De acordo com o secretário, a casa que funciona há 40 anos no mesmo local e tornou Abadiânia famosa internacionalmente funciona com 40 funcionários com vínculos empregatícios e 30 voluntários assíduos, mais aqueles que aparecem esporadicamente. “Eu sou mais um. O fluxo é muito grande e é preciso termos gente”. Gente que, segundo Lobo, professa todas as fés e vêm de todas as partes do mundo. “Eu mesmo continuo católico. Aqui não se professa religião. É um lugar ecumênico. Há budistas, evangélicos, enfim, de todas as religiões e nacionalidades”.

De fato, nas imediações do centro, é grande a presença de estrangeiros. Na manhã de hoje, o salão de café do hotel mais próximo da Casa Dom Inácio de Loyola estava tomado por franceses. Nas ruas, é possível ouvir pessoas conversando em inglês, alemão e espanhol. Lobo garante que, cerca de 25% dos frequentadores são estrangeiros, o que daria uma média de 5 mil pessoas vindas do exterior. Justamente as que costumam permanecer mais tempo na cidade e movimentar a economia local.

De acordo com a funcionária de uma pousada que pediu para não ser identificada, a maioria dos brasileiros costuma chegar na quarta-feira, cedo, e em grupo. Os atendimentos acontecem pela manhã e pela tarde. Enquanto a reportagem da Agência Brasil circulava pela cidade, um ônibus de Santa Maria (RS) chegou com cerca de 40 passageiros que vieram conhecer a casa de atendimento espiritual.
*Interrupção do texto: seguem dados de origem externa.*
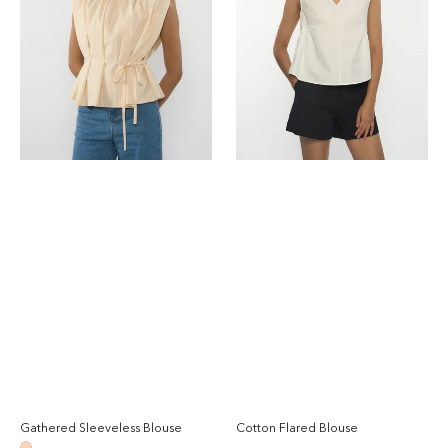
Gathered Sleeveless Blouse
Cotton Flared Blouse
Regular
Reg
Para Edna e Lobo, os promotores da força-tarefa criada pelo Ministério Público de Goiás podem ter se precipitado ao anunciar que a mera denúncia, em caso de crimes sexuais, pode ser o suficiente e que não descartam a hipótese de pedir o fechamento do centro espírita. “Eu só acho que a Casa não tem nada que ver com isso. A Casa é uma igreja. Você vai fechar uma igreja? Agora, se você quer tirar o padre, o pastor, tudo bem, [que se apure os fatos], mas a igreja é a igreja.”